A radioactive material has a half life of 500 years.
A) Given 20 grams of this material, how much will remain after 1,000 years?
B) Given 100 grams of this material, how much will remain after 750 years?
Thank you to whom ever can help me :)
well, 1000 years is 2 half-lives, so ...
To answer these questions, we can use the formula for radioactive decay:
Amount = Initial amount × (1/2)^(time/half-life)
A) Given that the half-life is 500 years and the initial amount is 20 grams, we can substitute these values into the formula to find the remaining amount after 1,000 years:
Amount = 20 grams × (1/2)^(1000 years/500 years)
= 20 grams × (1/2)^2
= 20 grams × 1/4
= 5 grams
Therefore, after 1,000 years, 5 grams of the radioactive material will remain.

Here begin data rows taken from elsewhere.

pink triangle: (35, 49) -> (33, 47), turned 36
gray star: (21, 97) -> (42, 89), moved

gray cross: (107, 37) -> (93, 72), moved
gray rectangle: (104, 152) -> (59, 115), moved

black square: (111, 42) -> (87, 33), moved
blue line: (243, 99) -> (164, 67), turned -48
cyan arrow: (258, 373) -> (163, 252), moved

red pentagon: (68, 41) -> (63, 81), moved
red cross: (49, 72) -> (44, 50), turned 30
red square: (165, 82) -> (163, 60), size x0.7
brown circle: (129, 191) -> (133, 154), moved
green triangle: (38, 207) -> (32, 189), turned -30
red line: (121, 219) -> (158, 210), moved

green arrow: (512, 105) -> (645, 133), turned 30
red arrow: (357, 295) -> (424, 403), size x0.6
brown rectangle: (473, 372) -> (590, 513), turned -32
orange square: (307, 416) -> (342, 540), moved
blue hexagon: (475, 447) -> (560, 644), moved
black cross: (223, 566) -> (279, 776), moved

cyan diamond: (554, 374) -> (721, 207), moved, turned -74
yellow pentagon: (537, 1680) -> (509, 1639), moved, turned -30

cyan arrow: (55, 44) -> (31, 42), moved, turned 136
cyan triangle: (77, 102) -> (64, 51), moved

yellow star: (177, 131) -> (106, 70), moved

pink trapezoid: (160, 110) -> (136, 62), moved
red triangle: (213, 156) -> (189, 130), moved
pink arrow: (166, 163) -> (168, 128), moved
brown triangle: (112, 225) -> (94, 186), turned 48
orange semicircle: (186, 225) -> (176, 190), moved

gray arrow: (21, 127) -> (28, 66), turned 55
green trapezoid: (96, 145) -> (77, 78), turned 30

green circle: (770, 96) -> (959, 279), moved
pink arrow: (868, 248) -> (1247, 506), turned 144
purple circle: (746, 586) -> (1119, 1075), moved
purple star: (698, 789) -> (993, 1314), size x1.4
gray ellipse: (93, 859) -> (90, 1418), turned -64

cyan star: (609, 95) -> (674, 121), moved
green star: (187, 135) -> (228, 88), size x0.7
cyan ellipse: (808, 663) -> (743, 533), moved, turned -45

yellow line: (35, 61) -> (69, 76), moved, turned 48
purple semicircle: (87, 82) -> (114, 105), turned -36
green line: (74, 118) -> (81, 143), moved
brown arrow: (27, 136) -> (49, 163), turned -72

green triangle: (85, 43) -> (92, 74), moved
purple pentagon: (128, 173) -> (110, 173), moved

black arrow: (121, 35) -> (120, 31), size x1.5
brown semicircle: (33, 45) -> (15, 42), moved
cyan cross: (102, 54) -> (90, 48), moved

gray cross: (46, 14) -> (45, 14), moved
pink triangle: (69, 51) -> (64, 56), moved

B) Similarly, we can use the formula to find the remaining amount after 750 years, given an initial amount of 100 grams:
Amount = 100 grams × (1/2)^(750 years/500 years)
= 100 grams × (1/2)^(3/2)
= 100 grams × √(1/2)
≈ 100 grams × 0.7071
≈ 70.71 grams
Therefore, after 750 years, approximately 70.71 grams of the radioactive material will remain.